Since ancient times, sage (a member of the mint family) has been used to ward off evil, improve fertility, combat the Plague, sooth bug bites, cure snake bite, and calm nervous conditions. Whether it actually does any of these things is beside the point, once the smell of sage emerges from your kitchen.
Sage is a perennial culinary herb that can be grown outdoors in any area with a Mediterranean climate (and indoors everywhere else). It grows very well in containers. Sage is a rugged, forgiving plant. It has a long growing season and, being an evergreen, can withstand colder temperatures than more delicate herbs, such as basil. Unlike many herbs, sage leaves retain their flavor even after the plant flowers.
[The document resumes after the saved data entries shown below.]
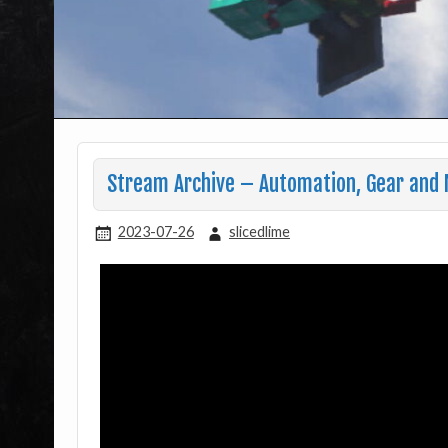
Stream Archive – Automation, Gear and 
2023-07-26
slicedlime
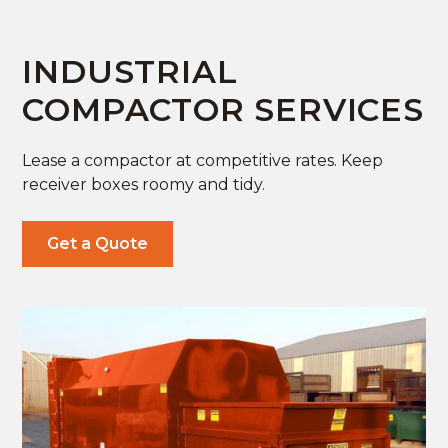
INDUSTRIAL
COMPACTOR SERVICES
Lease a compactor at competitive rates. Keep
receiver boxes roomy and tidy.
Get a Quote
There are several varieties of sage. Some can grow as large as 2 feet in all directions, while other cultivars are more compact. Some varieties have a more spreading character, making them a fragrant ground cover. You can even plant pineapple sage, which really does smell like pineapple! Sage leaves are normally grayish-green, but they can also be yellow, purple, rose, or cream colored. Leaves are somewhat crinkled (rugose) on top. The underside of the leaves is nearly white and fuzzy. Sage flowers can range in color from purple and blue to white or pink. These edible flowers make nice additions to salads and they can be candied as cake decorations.
How to grow sage
Sage can be grown from seeds, cuttings or layering. Growing sage from seed is a slow process. It can take up to two years to reach full size. It’s a pretty plant, if you are not in a rush. Seeds should be planted 1/8” deep and the soil kept moist until sprouting begins. Allow the soil to dry out between waterings once the true leaves appear. Sage can also be propagated with cuttings or layering. Layering simply means tipping an established stem downward until it touched the soil. Instead of growing new leaves, roots should begin to appear at each of the buds.
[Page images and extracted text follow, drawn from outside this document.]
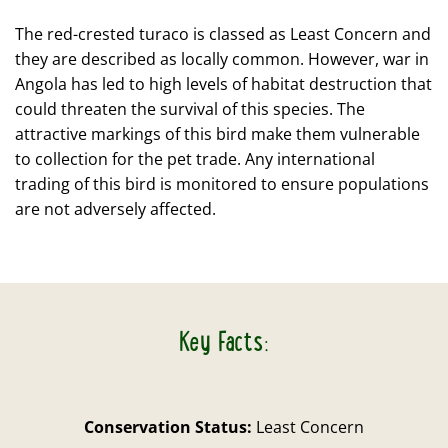
The red-crested turaco is classed as Least Concern and
they are described as locally common. However, war in
Angola has led to high levels of habitat destruction that
could threaten the survival of this species. The
attractive markings of this bird make them vulnerable
to collection for the pet trade. Any international
trading of this bird is monitored to ensure populations
are not adversely affected.
Key Facts:
Conservation Status:
Least Concern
Like most herbs, sage prefers a sunny location with excellent drainage. Too much water is really the only threat to sage plants, as most insects find sage’s aromatic flavor distasteful. Sage prefers a pH of 6.0 to 7.0.
Mature plants should be spaced 2 to 3 feet apart. Planting sage near carrots and cabbage can be beneficial by deterring cabbage loopers and cabbage worms. Also, the flowers attract pollinators and the plants themselves make lovely additions to the landscape, whether you enjoy the flavor or not.